La segunda cosa imprescindible cerca de Baotou es el monasterio de Wudangzhao, a cuarenta y cinco kilómetros al noreste, que es más antiguo y más visitado que Meidai Zhao y está en un valle con una situación topográfica más dramática: el complejo del templo escalonando un angosto cañón de roca roja, los templos superiores visibles desde el fondo del valle como pequeñas formas rojas y doradas en la cara del acantilado.

De vuelta en la ciudad, el mercado nocturno de Donghe es donde Baotou muestra su mejor cara: chuletas de cordero en parrillas de carbón, grandes panes planos horneados en hornos de arcilla y traídos a la mesa todavía calientes, té de leche en tazones de cerámica, y el sonido de una ciudad que trabaja duro y come en consecuencia. Comí más cordero en Baotou en dos días de lo que normalmente como en un mes y me sentí completamente bien al respecto.

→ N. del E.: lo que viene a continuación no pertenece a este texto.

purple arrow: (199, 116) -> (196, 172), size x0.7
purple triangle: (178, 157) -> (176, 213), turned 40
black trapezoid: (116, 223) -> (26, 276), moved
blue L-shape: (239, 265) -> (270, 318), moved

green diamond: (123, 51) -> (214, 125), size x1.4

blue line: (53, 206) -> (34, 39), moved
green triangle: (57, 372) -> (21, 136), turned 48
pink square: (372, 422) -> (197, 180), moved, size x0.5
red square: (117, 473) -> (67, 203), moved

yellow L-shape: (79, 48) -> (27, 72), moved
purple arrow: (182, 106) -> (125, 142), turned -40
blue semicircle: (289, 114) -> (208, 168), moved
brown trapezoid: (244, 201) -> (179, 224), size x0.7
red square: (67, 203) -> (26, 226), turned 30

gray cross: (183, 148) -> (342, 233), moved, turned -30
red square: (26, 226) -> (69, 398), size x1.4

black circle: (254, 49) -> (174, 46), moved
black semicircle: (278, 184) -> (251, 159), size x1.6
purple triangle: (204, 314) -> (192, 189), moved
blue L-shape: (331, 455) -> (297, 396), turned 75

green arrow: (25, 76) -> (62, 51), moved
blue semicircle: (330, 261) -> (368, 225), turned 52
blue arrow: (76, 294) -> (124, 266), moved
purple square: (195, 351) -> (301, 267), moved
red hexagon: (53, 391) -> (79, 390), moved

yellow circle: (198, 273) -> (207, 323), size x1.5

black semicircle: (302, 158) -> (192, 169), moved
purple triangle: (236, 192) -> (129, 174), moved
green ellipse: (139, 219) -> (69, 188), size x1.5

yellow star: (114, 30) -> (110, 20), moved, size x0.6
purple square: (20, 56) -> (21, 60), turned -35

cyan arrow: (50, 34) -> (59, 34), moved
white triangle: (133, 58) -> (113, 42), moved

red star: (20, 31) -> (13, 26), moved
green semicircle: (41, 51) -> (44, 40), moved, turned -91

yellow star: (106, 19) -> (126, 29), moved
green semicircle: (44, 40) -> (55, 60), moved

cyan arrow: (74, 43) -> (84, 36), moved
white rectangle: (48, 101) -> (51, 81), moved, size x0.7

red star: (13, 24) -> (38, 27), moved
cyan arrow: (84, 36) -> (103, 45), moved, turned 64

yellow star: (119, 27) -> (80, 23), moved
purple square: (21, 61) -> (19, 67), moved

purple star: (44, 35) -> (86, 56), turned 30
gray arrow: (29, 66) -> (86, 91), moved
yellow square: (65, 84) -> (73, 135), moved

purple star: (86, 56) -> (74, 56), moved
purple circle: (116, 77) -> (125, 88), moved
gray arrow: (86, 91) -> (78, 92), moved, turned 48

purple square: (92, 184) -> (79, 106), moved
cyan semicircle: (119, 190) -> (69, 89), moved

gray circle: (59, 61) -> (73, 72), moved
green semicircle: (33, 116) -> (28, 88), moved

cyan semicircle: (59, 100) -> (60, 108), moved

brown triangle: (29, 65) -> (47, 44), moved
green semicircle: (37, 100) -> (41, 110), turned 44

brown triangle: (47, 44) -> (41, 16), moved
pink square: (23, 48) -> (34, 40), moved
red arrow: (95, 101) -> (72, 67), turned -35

Cuando ir: De abril a octubre funciona bien: Baotou es una ciudad de tránsito y base que funciona todo el año, y los monasterios son accesibles salvo en las nevadas más intensas. Agosto ve el pico turístico regional pero Meidai Zhao permanece relativamente poco concurrido incluso entonces. Septiembre y octubre son ideales, con las colinas alrededor de ambos monasterios tornándose doradas y el aire seco y fresco.